At Vanderbilt, many minority students have in recent days renewed a push for the university to take action against Carol Swain (see photo below), a tenured professor of political science and law, over a column she wrote in January after the terrorist attacks in Paris against the satirical magazine Charlie Hebdo.Carol Swain
In the January column, Swain asked, "What would it take to make us admit we were wrong about Islam? What horrendous attack would finally convince us that Islam is not like other religions in the United States, that it poses an absolute danger to us and our children unless it is monitored better than it has been under the Obama administration?"
Many students and others said that the column stereotyped all Muslims in a way that was profoundly biased, but the university defended Swain's right to free speech.
Why is pointing out that Muslims have been responsible for almost all of the terrorism around the world in the last two decades offensive?
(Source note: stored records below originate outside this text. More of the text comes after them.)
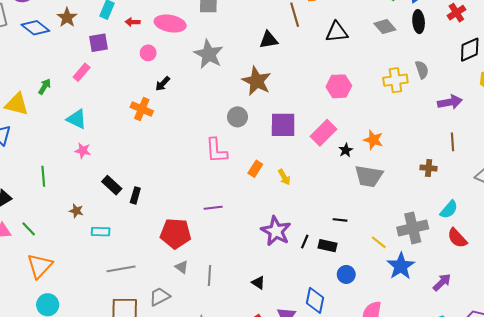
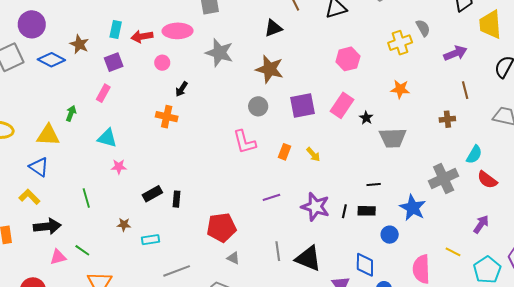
red arrow: (133, 22) -> (142, 36), size x1.5
orange star: (373, 140) -> (400, 89), moved
black rectangle: (112, 185) -> (152, 194), turned -60
purple line: (213, 208) -> (271, 197), moved
yellow line: (379, 242) -> (453, 252), moved
blue star: (401, 266) -> (413, 208), moved
gray line: (209, 275) -> (278, 251), moved
black triangle: (258, 283) -> (308, 258), size x2.0

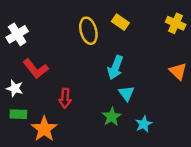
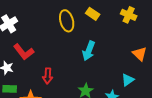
yellow cross: (176, 23) -> (129, 15), moved
cyan triangle: (126, 93) -> (128, 80), moved, turned 32

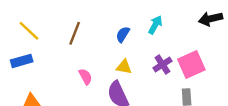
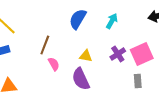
brown line: (75, 33) -> (45, 45), moved
blue semicircle: (123, 34) -> (78, 19), moved, size x1.5

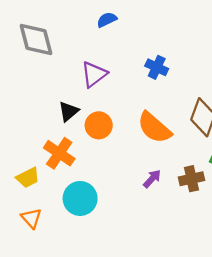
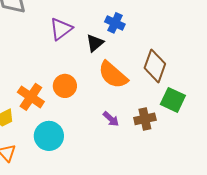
black triangle: (68, 111) -> (95, 43), moved
orange circle: (99, 125) -> (65, 86), moved
purple arrow: (152, 179) -> (111, 119), turned 90

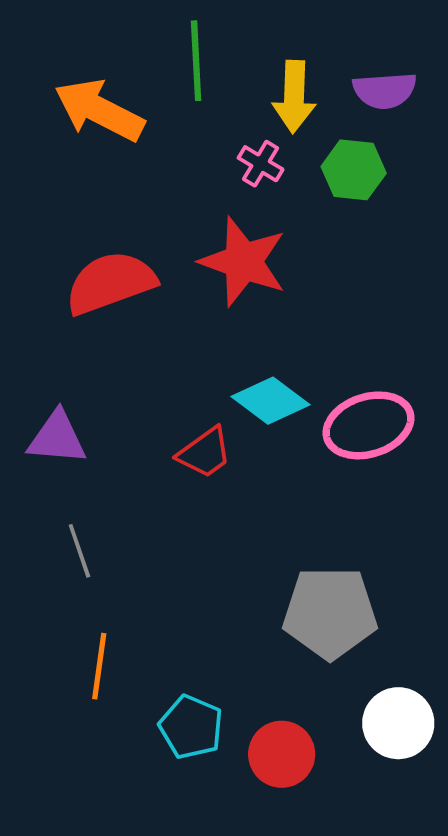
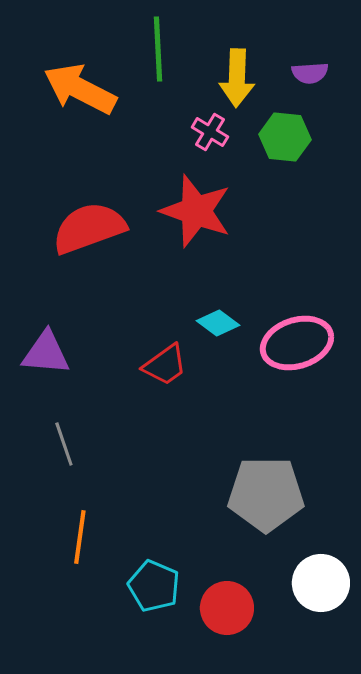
purple semicircle: (385, 90) -> (310, 73), size x0.7
cyan diamond: (270, 401) -> (218, 323), size x0.7

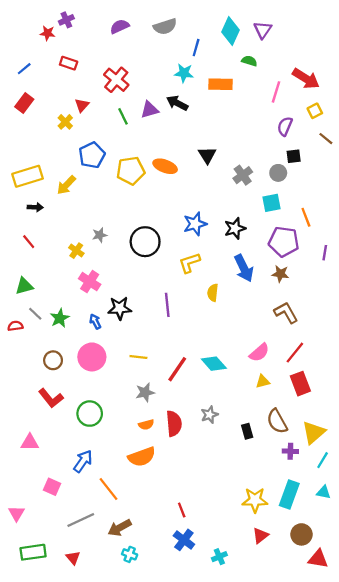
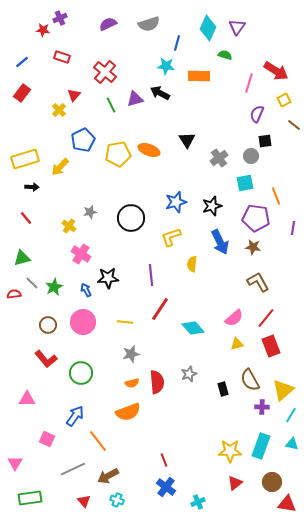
red line: (177, 369) -> (160, 309), moved
red triangle: (73, 558) -> (84, 501), moved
If it's a fact, if it's true, then why are those who bring it to our attention libeled as bigots? Are we to pretend that somehow the evil carried out in France tonight could just as easily have been done by Amishmen?
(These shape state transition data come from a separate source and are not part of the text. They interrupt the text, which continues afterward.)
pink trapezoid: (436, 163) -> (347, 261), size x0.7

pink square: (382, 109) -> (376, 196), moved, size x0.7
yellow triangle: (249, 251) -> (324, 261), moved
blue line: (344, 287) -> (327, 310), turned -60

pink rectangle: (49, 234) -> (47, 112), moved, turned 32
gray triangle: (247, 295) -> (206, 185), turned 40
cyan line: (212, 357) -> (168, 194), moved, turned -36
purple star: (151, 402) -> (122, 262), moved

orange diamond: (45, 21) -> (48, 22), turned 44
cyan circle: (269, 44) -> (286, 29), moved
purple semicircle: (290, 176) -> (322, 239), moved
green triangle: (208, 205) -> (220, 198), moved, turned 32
We can bury our heads in the sand and keep telling ourselves that most Muslims are not violent, and that may be true, but it's irrelevant. Tens of thousands are violent, and if Mr. Obama has his way tens of thousands more of them will soon be living among us.
Professor Swain is correct. The world does have a problem with Islamic radicals, and we delude ourselves to our peril if we insist that we don't, and, like the Vanderbilt students, insist instead on punishing those who say we do.